Contributors, mitigators & risks: Cloudflare 2019-07-02 outage

John Graham-Cumming, Cloudflare’s CTO, wrote a detailed writeup of a Cloudflare incident that happened on 2019-07-02. Here’s a categorization similar to the one I did for the Stripe outage.

Note that Graham-Cumming has a “What went wrong” section in his writeup where he explicitly enumerates 11 different contributing factors; I’ve sliced things a little differently here: I’ve taken some of those verbatim, reworded some of them, and left out some others.

All quotes from the original writeup are in italics.

Contributing factors

Remember not to think of these as “causes” or “mistakes”. They are merely all of the things that had to be true for the incident to manifest, or for it to be as severe as it was.

Regular expression lead to catastrophic backtracking

A regular expression used in a firewall engine rule resulted in catastrophic backtracking:

(?:(?:\"|'|\]|\}|\\|\d|(?:nan|infinity|true|false|null|undefined|symbol|math)|\`|\-|\+)+[)]*;?((?:\s|-|~|!|{}|\|\||\+)*.*(?:.*=.*)))

Simulated rules run on same nodes as enforced rules

This particular change was to be deployed in “simulate” mode where real customer traffic passes through the rule but nothing is blocked.

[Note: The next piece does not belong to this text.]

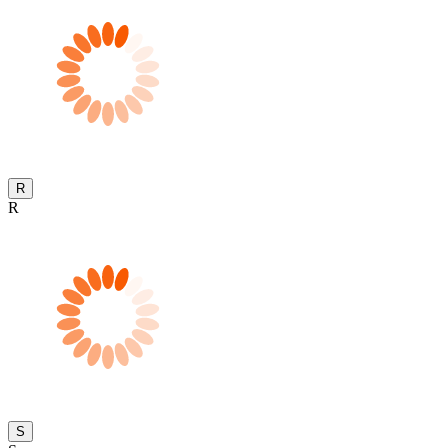
R
R
S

We use that mode to test the effectiveness of a rule and measure its false positive and false negative rate. But even in the simulate mode the rules actually need to execute and in this case the rule contained a regular expression that consumed excessive CPU.

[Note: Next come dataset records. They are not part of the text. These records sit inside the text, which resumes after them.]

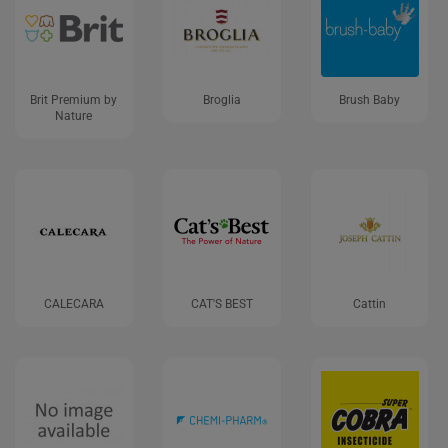
Brit Premium by
Broglia
Brush Baby
Nature
CALECARA
CAT'S BEST
Cattin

Failure mode prevented access to internal services

But getting to the global WAF [web application firewall] kill was another story. Things stood in our way. We use our own products and with our Access service down we couldn’t authenticate to our internal control panel … And we couldn’t get to other internal services like Jira or the build system.

Security feature disables credentials for infrequent use for an operator interface

[O]nce we were back we’d discover that some members of the team had lost access because of a security feature that disables their credentials if they don’t use the internal control panel frequently

Bypass mechanisms not frequently used

And we couldn’t get to other internal services like Jira or the build system. To get to them we had to use a bypass mechanism that wasn’t frequently used (another thing to drill on after the event). 

WAF changes are deployed globally

The diversity of Cloudflare’s network and customers allows us to test code thoroughly before a release is pushed to all our customers globally. But, by design, the WAF doesn’t use this process because of the need to respond rapidly to threats … Because WAF rules are required to address emergent threats they are deployed using our Quicksilver distributed key-value (KV) store that can push changes globally in seconds

The SOP allowed a non-emergency rule change to go globally into production without a staged rollout.

The fact that WAF changes can only be done globally exacerbated the incident by increasing the size of the blast radius.

WAF implemented in Lua, which uses PCRE

Cloudflare makes use of Lua extensively in production … The Lua WAF uses PCRE internally and it uses backtracking for matching and has no mechanism to protect against a runaway expression.

The regular expression engine being used didn’t have complexity guarantees.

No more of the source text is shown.